We know that under the “shrink-wrap doctrine,” the manufacturer of software can place language on the outside of its package stating that by opening the shrink-wrap around the DVD or CD-ROM that contains the software, the user agrees to the terms of a license, which may be inside the packaging, on the wide world web or elsewhere. That’s Wall Data Inc. v. L.A. Cty. Sheriff’s Dep’t, 447 F.3d 769, 782 (9th Cir. 2006). And we also know that when a manufacturer puts provides a warranty in a use and care guide, which the buyer doesn’t see until she has bought the product, taken it home opened the package and put the product to use, if those things happen at all, the warranty is enforceable against the manufacturer. Weinstat v. Dentsply International Inc., 180 Cal. App. 4th 1213 (2010).
So how about when the manufacturer, or distributor, or seller puts a provision that reduces consumer rights in the box, in a manual, such as, say, a binding arbitration provision? That was the issue in Norcia v. Samsung Telecomm ___ F.4th___ (9th Cir. 2017) decided just a few days ago.

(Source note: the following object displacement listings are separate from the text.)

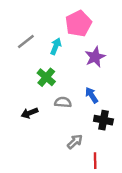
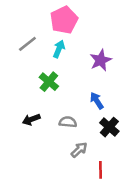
pink pentagon: (78, 24) -> (64, 20), moved
gray semicircle: (63, 102) -> (68, 122), moved
black cross: (103, 120) -> (109, 127), turned 30

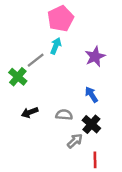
gray line: (27, 44) -> (36, 60), moved
green cross: (49, 82) -> (18, 77), moved
black cross: (109, 127) -> (91, 124), moved

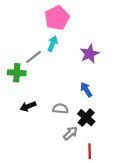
green cross: (18, 77) -> (17, 73), turned -36

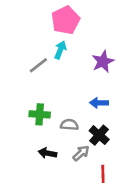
green cross: (17, 73) -> (40, 114), moved
blue arrow: (86, 90) -> (99, 103), turned -56
black arrow: (28, 106) -> (47, 153), moved, turned 32

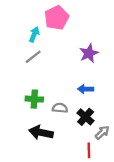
cyan arrow: (60, 50) -> (34, 34), moved
black arrow: (47, 153) -> (41, 132), size x1.5
gray arrow: (81, 153) -> (102, 132), moved

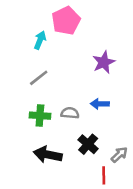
gray line: (33, 57) -> (39, 78), moved
gray semicircle: (60, 108) -> (70, 113), moved
black cross: (86, 117) -> (88, 144), moved

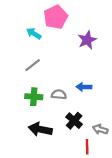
cyan arrow: (40, 40) -> (34, 33), turned -80
purple star: (104, 62) -> (87, 40), moved
gray arrow: (119, 155) -> (100, 129), turned -120

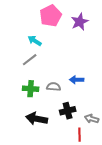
cyan arrow: (34, 33) -> (35, 41), moved
purple star: (87, 40) -> (80, 22), moved
black cross: (74, 121) -> (68, 111), turned 35

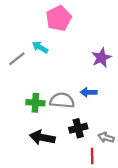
purple star: (80, 22) -> (101, 58), moved
gray line: (30, 60) -> (17, 59), moved
gray semicircle: (54, 87) -> (62, 100), size x1.5

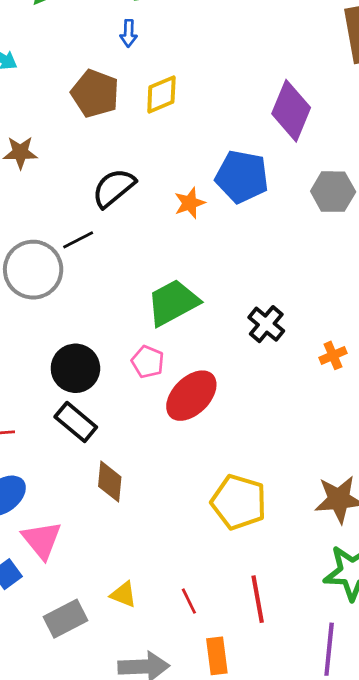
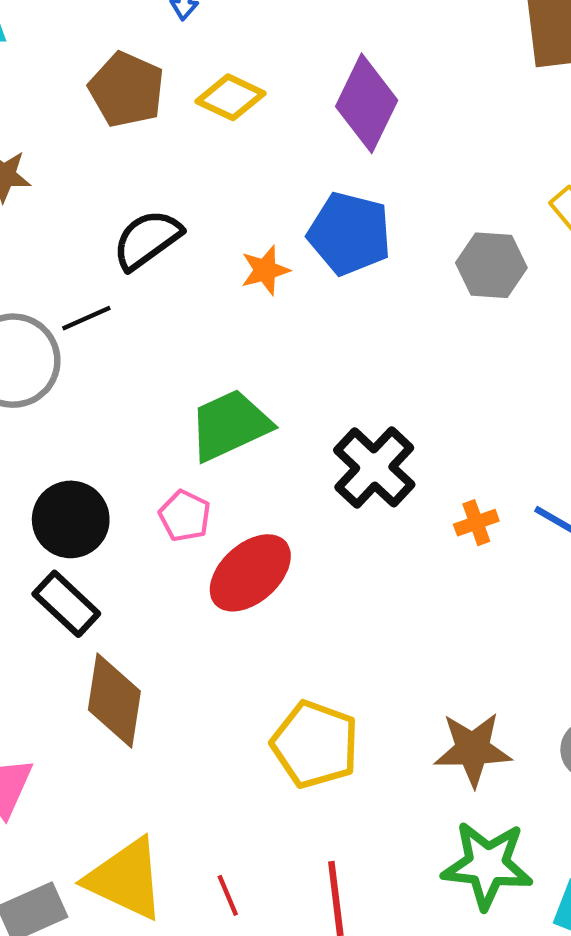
yellow diamond: (161, 95) -> (230, 97), turned 45
purple diamond: (291, 111) -> (367, 103), moved
black cross: (266, 324) -> (374, 467), size x1.4
brown diamond: (110, 482) -> (114, 701), size x1.4
yellow triangle: (123, 594) -> (126, 879), size x2.0

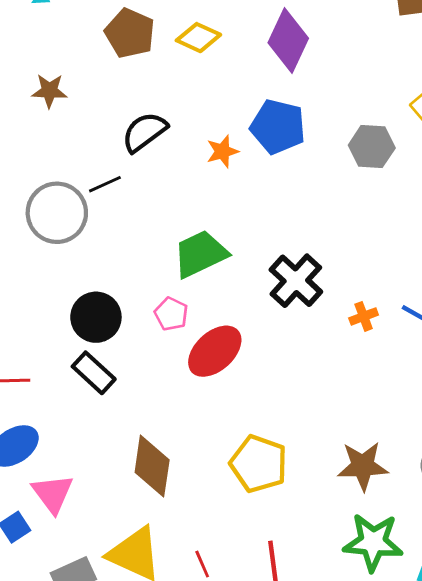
brown diamond: (114, 701) -> (152, 466), moved

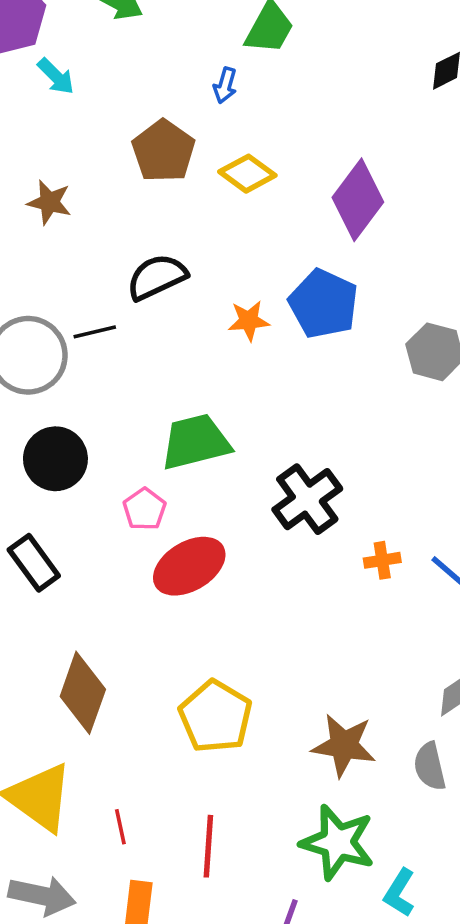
black circle: (96, 317) -> (55, 459), moved

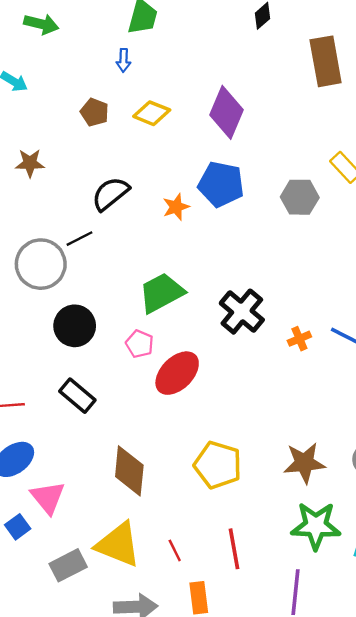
brown pentagon: (163, 151) -> (95, 112), size x0.7

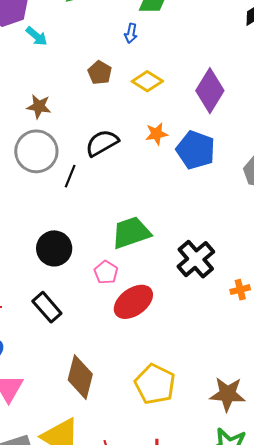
orange star: (176, 207) -> (157, 134), moved
black line: (80, 239) -> (70, 176), turned -50
gray circle: (41, 264) -> (36, 151), moved

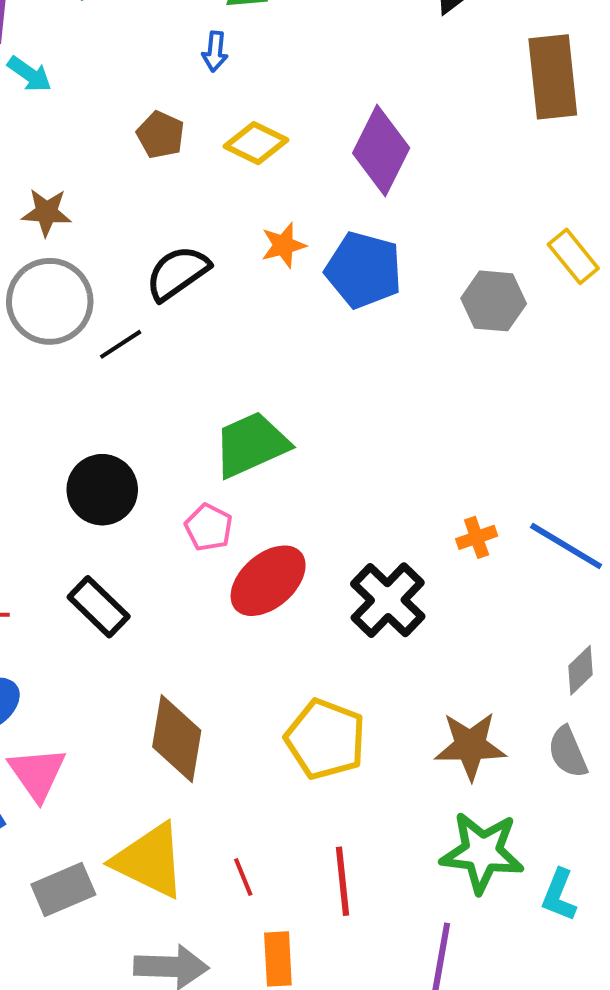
black line: (70, 176) -> (121, 344), turned 40
black cross: (196, 259) -> (388, 600), moved

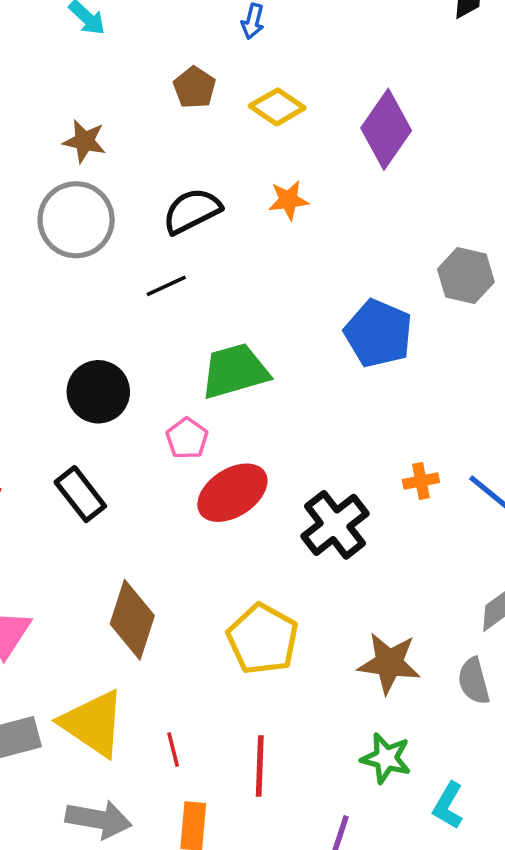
blue pentagon: (364, 270) -> (378, 333), moved
black line: (121, 344) -> (166, 286), moved
green star: (482, 852) -> (386, 758), size x0.7

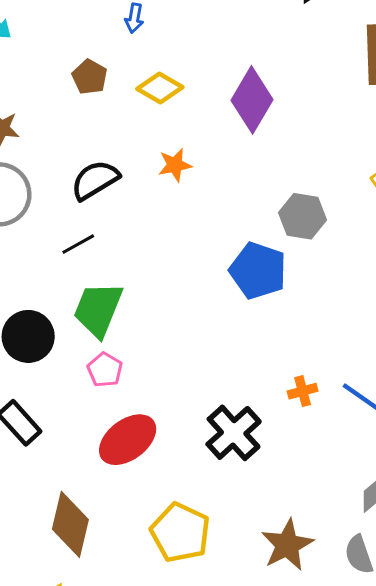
gray hexagon: (466, 276) -> (303, 216), moved
green trapezoid: (235, 371) -> (98, 309), moved, turned -48
red ellipse: (232, 493) -> (128, 440), moved
brown star: (389, 663) -> (287, 545), turned -30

Norcia bought a cell phone and a plan at a Samsung Galaxy GS4 phone at a Verizon store (Fortunately, it wasn’t a Note 7). He sued Verizon, and Verizon moved to compel contractual arbitration.
At the store, Norcia had signed a “Customer Agreement” with the following provisions:.
I agree to the current Verizon Wireless Customer Agreement, including the calling plan, (with extended limited warranty/service contract, if applicable), and other terms and conditions for services and selected features I have agreed to purchase as reflected on the receipt, and which have been presented to me by the sales representative and which I had the opportunity to review.